Write out every line of the material as it stands, apart from the pictures.

**INFORMATION SHOWN**
....
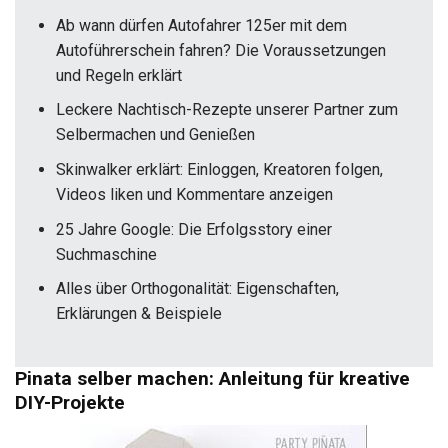
Ab wann dürfen Autofahrer 125er mit dem
Autoführerschein fahren? Die Voraussetzungen
und Regeln erklärt
Leckere Nachtisch-Rezepte unserer Partner zum
Selbermachen und Genießen
Skinwalker erklärt: Einloggen, Kreatoren folgen,
Videos liken und Kommentare anzeigen
25 Jahre Google: Die Erfolgsstory einer
Suchmaschine
Alles über Orthogonalität: Eigenschaften,
Erklärungen & Beispiele
Pinata selber machen: Anleitung für kreative
DIY-Projekte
....
**TASK RESULT**
Ab wann dürfen Autofahrer 125er mit dem
Autoführerschein fahren? Die Voraussetzungen
und Regeln erklärt
Leckere Nachtisch-Rezepte unserer Partner zum
Selbermachen und Genießen
Skinwalker erklärt: Einloggen, Kreatoren folgen,
Videos liken und Kommentare anzeigen
25 Jahre Google: Die Erfolgsstory einer
Suchmaschine
Alles über Orthogonalität: Eigenschaften,
Erklärungen & Beispiele
Pinata selber machen: Anleitung für kreative
DIY-Projekte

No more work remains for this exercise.